Material for the task |
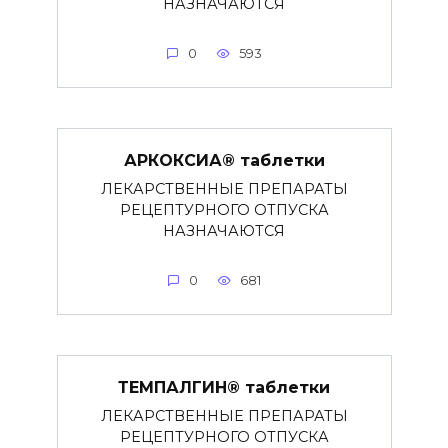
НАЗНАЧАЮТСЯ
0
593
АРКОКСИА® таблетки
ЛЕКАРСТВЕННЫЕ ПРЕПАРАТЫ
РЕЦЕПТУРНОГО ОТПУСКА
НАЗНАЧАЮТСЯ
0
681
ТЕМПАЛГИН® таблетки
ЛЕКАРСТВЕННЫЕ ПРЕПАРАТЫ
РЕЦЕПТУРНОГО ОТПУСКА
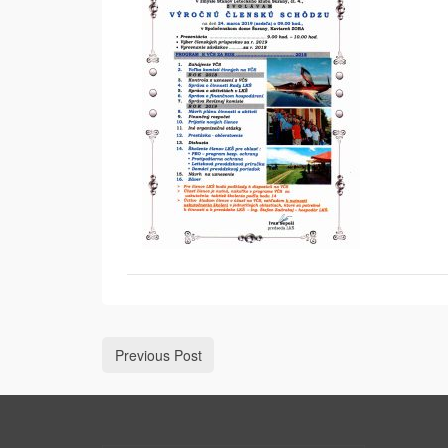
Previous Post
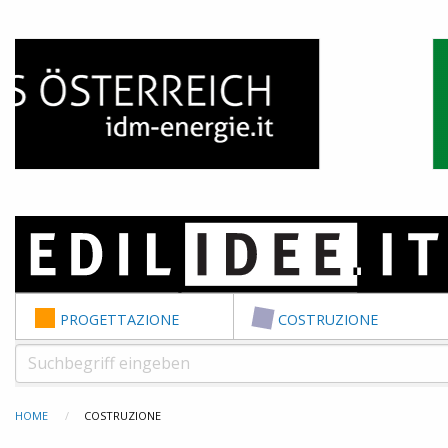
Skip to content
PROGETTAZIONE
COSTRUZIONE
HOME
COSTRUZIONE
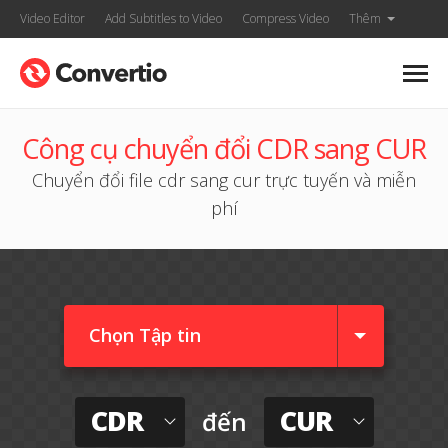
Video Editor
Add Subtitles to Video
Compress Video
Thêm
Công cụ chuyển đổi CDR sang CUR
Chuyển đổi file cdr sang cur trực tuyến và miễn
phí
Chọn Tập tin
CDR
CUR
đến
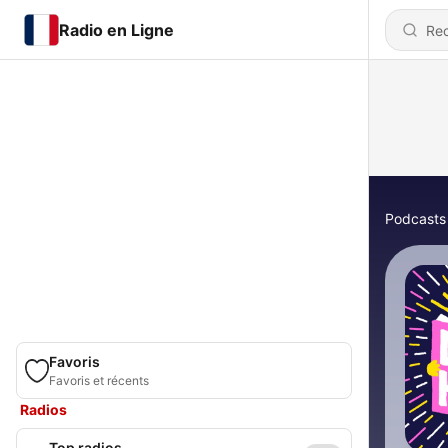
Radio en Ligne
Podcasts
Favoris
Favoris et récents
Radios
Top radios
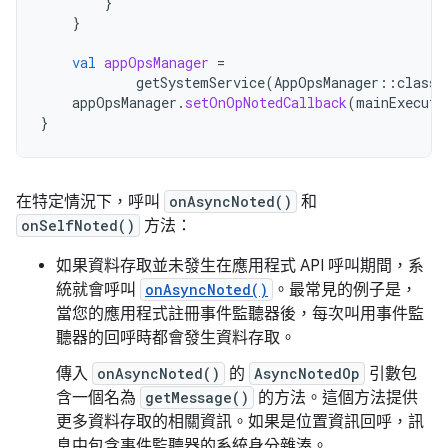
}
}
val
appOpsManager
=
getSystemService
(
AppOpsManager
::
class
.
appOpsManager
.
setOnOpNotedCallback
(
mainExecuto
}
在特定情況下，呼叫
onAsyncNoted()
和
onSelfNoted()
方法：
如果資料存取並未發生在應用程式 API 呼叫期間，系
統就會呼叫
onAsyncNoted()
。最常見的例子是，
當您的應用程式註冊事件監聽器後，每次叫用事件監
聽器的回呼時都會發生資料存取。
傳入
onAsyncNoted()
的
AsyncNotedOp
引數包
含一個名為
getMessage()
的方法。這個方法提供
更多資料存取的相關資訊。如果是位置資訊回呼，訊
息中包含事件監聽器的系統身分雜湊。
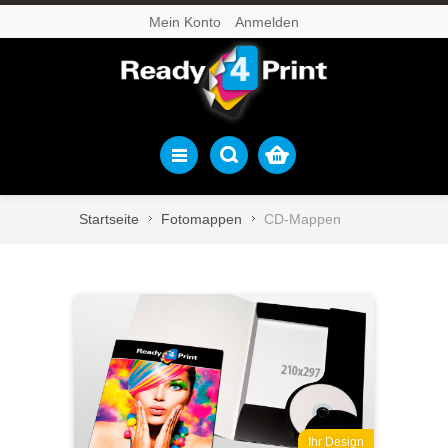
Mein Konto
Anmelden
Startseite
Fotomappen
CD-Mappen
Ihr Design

Your instructions | Lines in the records that hold the word "sang" are to be counted; give only the total.

Task result | 2